Where this document fits across the library's 12 rhetorical / structural patterns.

Notable slides (8)

Notes

Revised/second deck explicitly titled 'A Plan to Win/Win' — plays off McDonald's own 'Plan to Win' slogan. This is a follow-up to Pershing's Sept 2005 Initial Proposal (presented to investors 11/15/2005) and is structured as a direct response to management pushback (frictional costs, credit impact, alignment). Softer ask than v1: drops 65% McOpCo IPO + $14.7bn CMBS financing in favor of a 20% minority IPO with no incremental debt.
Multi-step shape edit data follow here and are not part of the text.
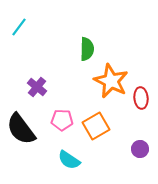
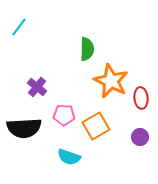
pink pentagon: moved 2 px right, 5 px up
black semicircle: moved 3 px right, 1 px up; rotated 56 degrees counterclockwise
purple circle: moved 12 px up
cyan semicircle: moved 3 px up; rotated 15 degrees counterclockwise
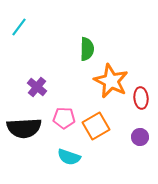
pink pentagon: moved 3 px down
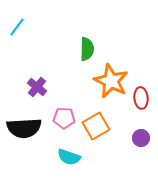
cyan line: moved 2 px left
purple circle: moved 1 px right, 1 px down
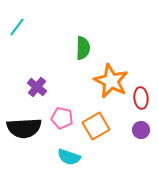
green semicircle: moved 4 px left, 1 px up
pink pentagon: moved 2 px left; rotated 10 degrees clockwise
purple circle: moved 8 px up
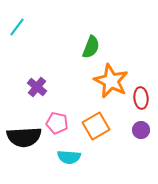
green semicircle: moved 8 px right, 1 px up; rotated 20 degrees clockwise
pink pentagon: moved 5 px left, 5 px down
black semicircle: moved 9 px down
cyan semicircle: rotated 15 degrees counterclockwise
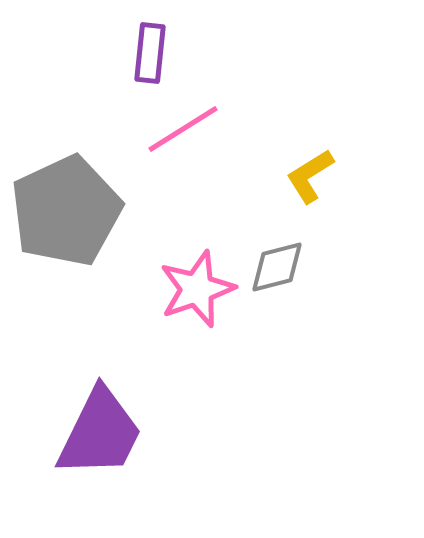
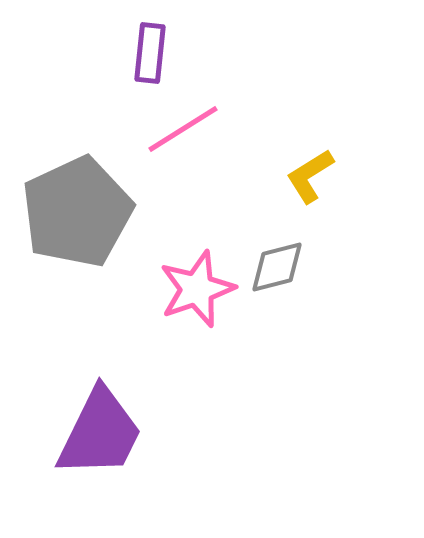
gray pentagon: moved 11 px right, 1 px down
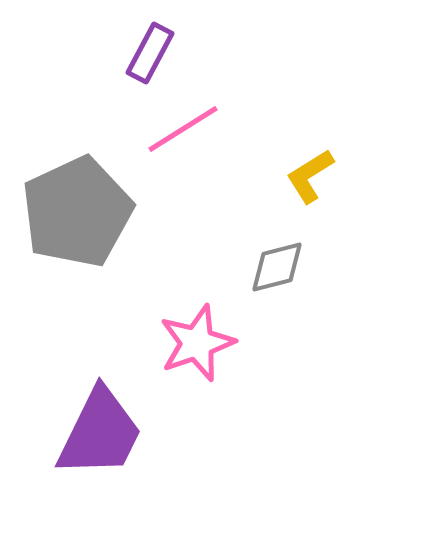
purple rectangle: rotated 22 degrees clockwise
pink star: moved 54 px down
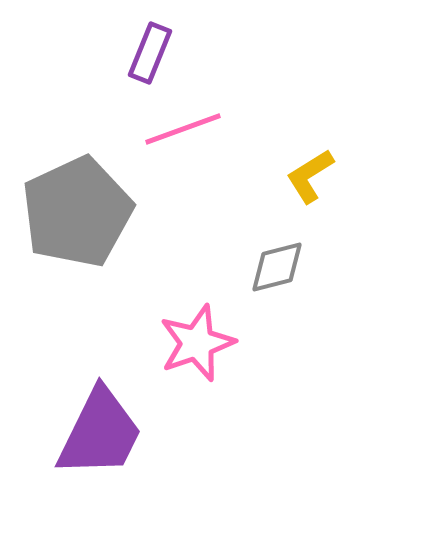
purple rectangle: rotated 6 degrees counterclockwise
pink line: rotated 12 degrees clockwise
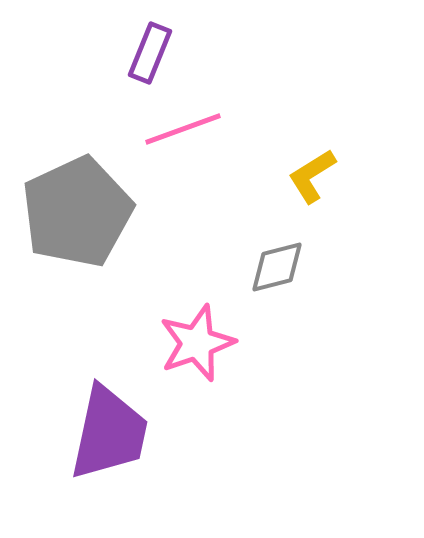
yellow L-shape: moved 2 px right
purple trapezoid: moved 9 px right; rotated 14 degrees counterclockwise
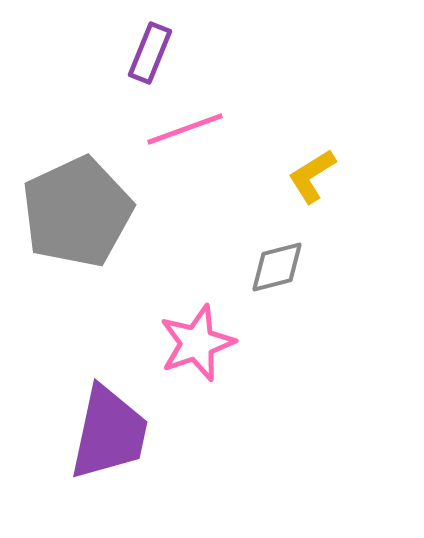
pink line: moved 2 px right
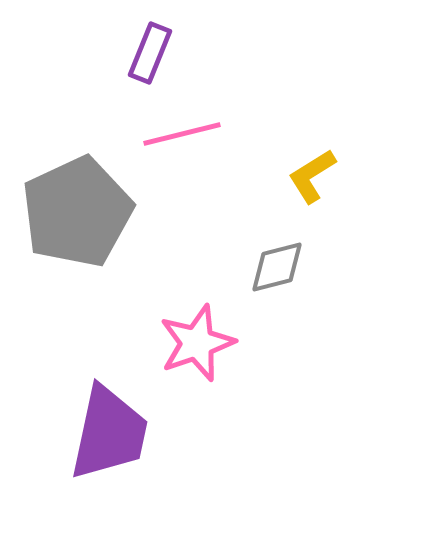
pink line: moved 3 px left, 5 px down; rotated 6 degrees clockwise
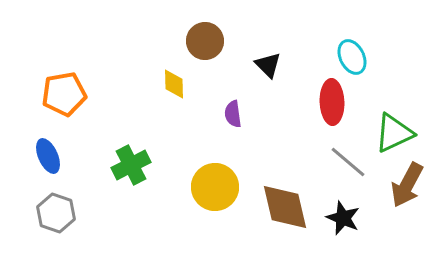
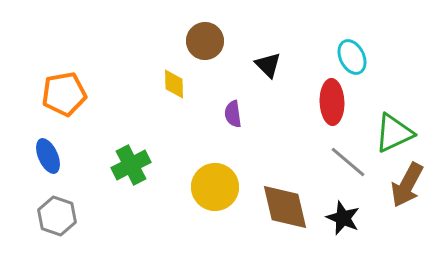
gray hexagon: moved 1 px right, 3 px down
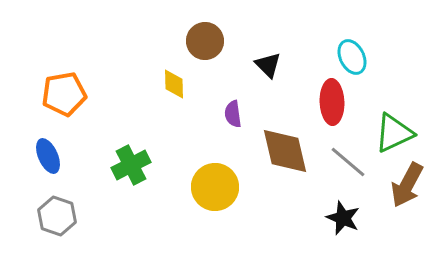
brown diamond: moved 56 px up
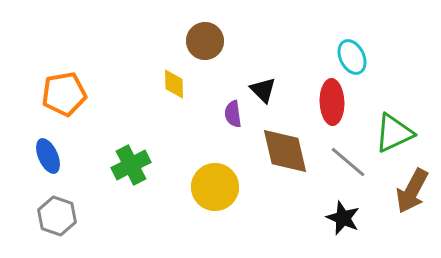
black triangle: moved 5 px left, 25 px down
brown arrow: moved 5 px right, 6 px down
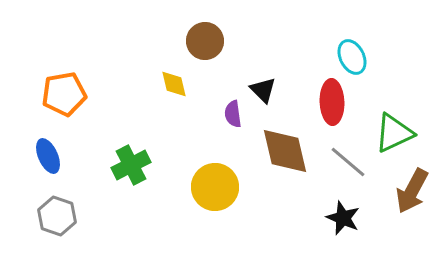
yellow diamond: rotated 12 degrees counterclockwise
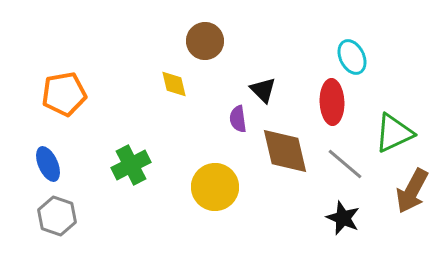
purple semicircle: moved 5 px right, 5 px down
blue ellipse: moved 8 px down
gray line: moved 3 px left, 2 px down
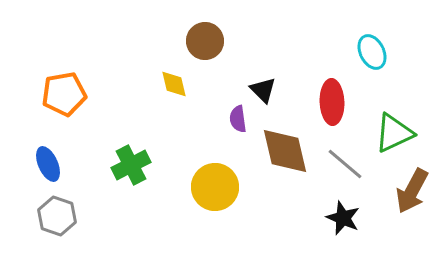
cyan ellipse: moved 20 px right, 5 px up
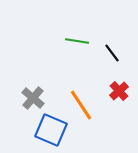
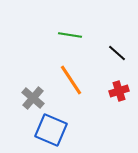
green line: moved 7 px left, 6 px up
black line: moved 5 px right; rotated 12 degrees counterclockwise
red cross: rotated 24 degrees clockwise
orange line: moved 10 px left, 25 px up
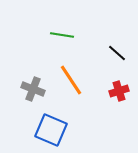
green line: moved 8 px left
gray cross: moved 9 px up; rotated 20 degrees counterclockwise
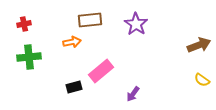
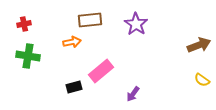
green cross: moved 1 px left, 1 px up; rotated 15 degrees clockwise
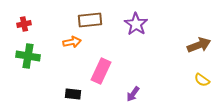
pink rectangle: rotated 25 degrees counterclockwise
black rectangle: moved 1 px left, 7 px down; rotated 21 degrees clockwise
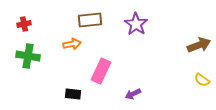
orange arrow: moved 2 px down
purple arrow: rotated 28 degrees clockwise
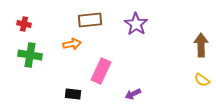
red cross: rotated 24 degrees clockwise
brown arrow: moved 2 px right; rotated 70 degrees counterclockwise
green cross: moved 2 px right, 1 px up
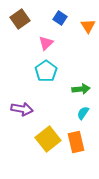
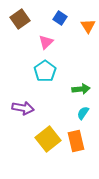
pink triangle: moved 1 px up
cyan pentagon: moved 1 px left
purple arrow: moved 1 px right, 1 px up
orange rectangle: moved 1 px up
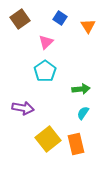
orange rectangle: moved 3 px down
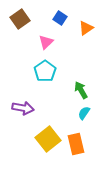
orange triangle: moved 2 px left, 2 px down; rotated 28 degrees clockwise
green arrow: moved 1 px down; rotated 114 degrees counterclockwise
cyan semicircle: moved 1 px right
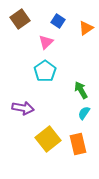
blue square: moved 2 px left, 3 px down
orange rectangle: moved 2 px right
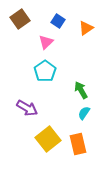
purple arrow: moved 4 px right; rotated 20 degrees clockwise
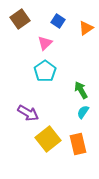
pink triangle: moved 1 px left, 1 px down
purple arrow: moved 1 px right, 5 px down
cyan semicircle: moved 1 px left, 1 px up
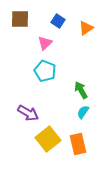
brown square: rotated 36 degrees clockwise
cyan pentagon: rotated 15 degrees counterclockwise
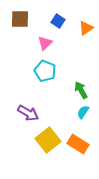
yellow square: moved 1 px down
orange rectangle: rotated 45 degrees counterclockwise
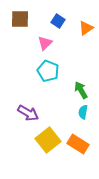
cyan pentagon: moved 3 px right
cyan semicircle: rotated 24 degrees counterclockwise
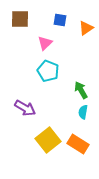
blue square: moved 2 px right, 1 px up; rotated 24 degrees counterclockwise
purple arrow: moved 3 px left, 5 px up
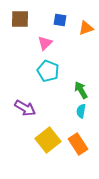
orange triangle: rotated 14 degrees clockwise
cyan semicircle: moved 2 px left, 1 px up
orange rectangle: rotated 25 degrees clockwise
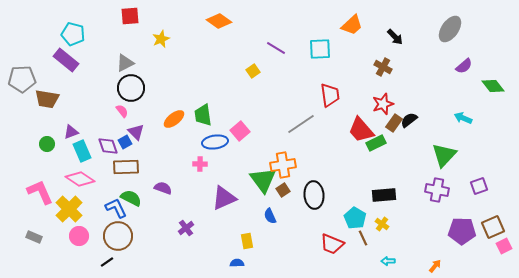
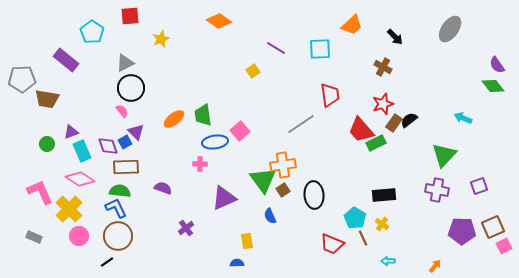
cyan pentagon at (73, 34): moved 19 px right, 2 px up; rotated 20 degrees clockwise
purple semicircle at (464, 66): moved 33 px right, 1 px up; rotated 96 degrees clockwise
green semicircle at (131, 198): moved 11 px left, 7 px up; rotated 20 degrees counterclockwise
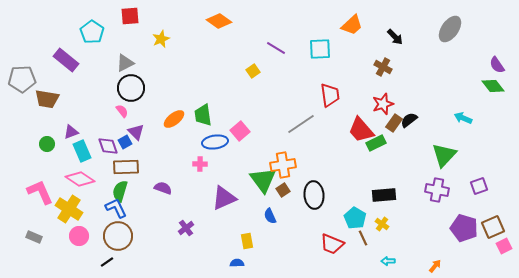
green semicircle at (120, 191): rotated 80 degrees counterclockwise
yellow cross at (69, 209): rotated 12 degrees counterclockwise
purple pentagon at (462, 231): moved 2 px right, 3 px up; rotated 16 degrees clockwise
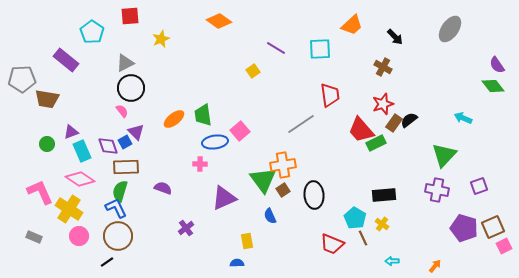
cyan arrow at (388, 261): moved 4 px right
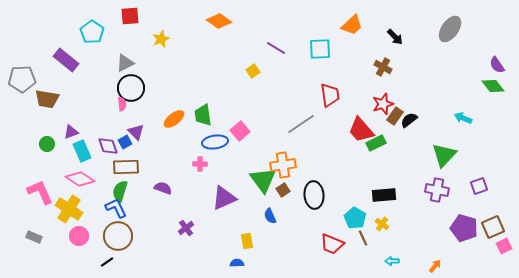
pink semicircle at (122, 111): moved 7 px up; rotated 32 degrees clockwise
brown rectangle at (394, 123): moved 1 px right, 7 px up
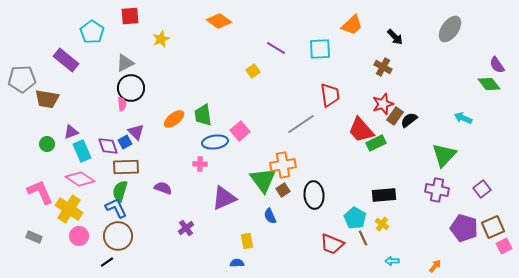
green diamond at (493, 86): moved 4 px left, 2 px up
purple square at (479, 186): moved 3 px right, 3 px down; rotated 18 degrees counterclockwise
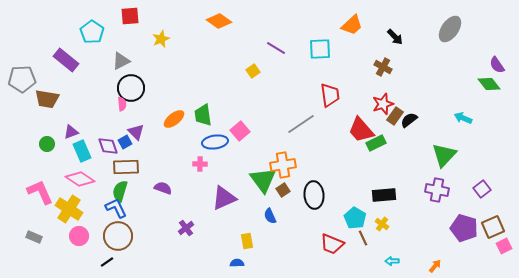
gray triangle at (125, 63): moved 4 px left, 2 px up
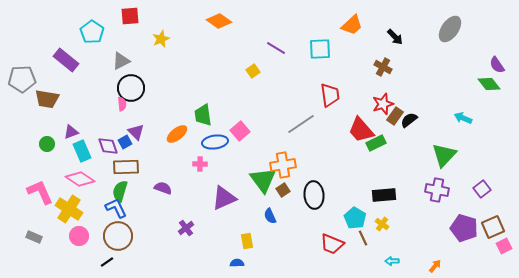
orange ellipse at (174, 119): moved 3 px right, 15 px down
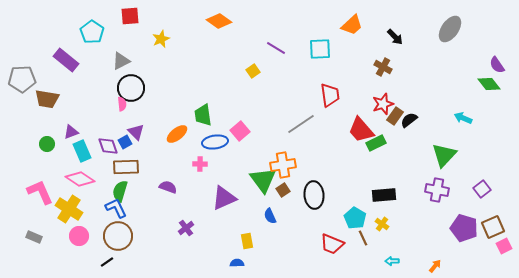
purple semicircle at (163, 188): moved 5 px right, 1 px up
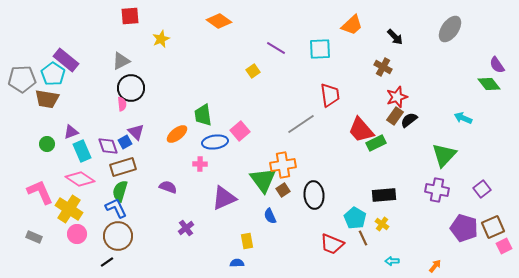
cyan pentagon at (92, 32): moved 39 px left, 42 px down
red star at (383, 104): moved 14 px right, 7 px up
brown rectangle at (126, 167): moved 3 px left; rotated 15 degrees counterclockwise
pink circle at (79, 236): moved 2 px left, 2 px up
Core narrative device is the sum-of-parts reveal that 'McDonald's is fundamentally not a restaurant company' (pie chart, p21) — a classic Ackman SOTP setup later reused on Wendy's/Tim Hortons and others. Tone is notably collaborative/analytical rather than adversarial; no villains named, no proxy threat, framed as alignment with management and franchisees. Before/after framing is explicit (p26 'Concerns' vs. p30 'Addressing Concerns'; p24 Initial Proposal vs. p28-29 Revised Proposal). Peer-gap chart on p8 (McOpCo vs. U.S. franchise unit EBITDA). Valuation waterfall on p44 ($50 → $52 → $56 → $61) is the clearest visual argument. Visual style is early-Pershing institutional Word/PPT — clean but plain; predates the high-production Ackman decks (CP 2012, Herbalife 2012). Outcome: McDonald's rejected the McOpCo IPO but did adopt significant refranchising and capital-return elements in 2006-2007.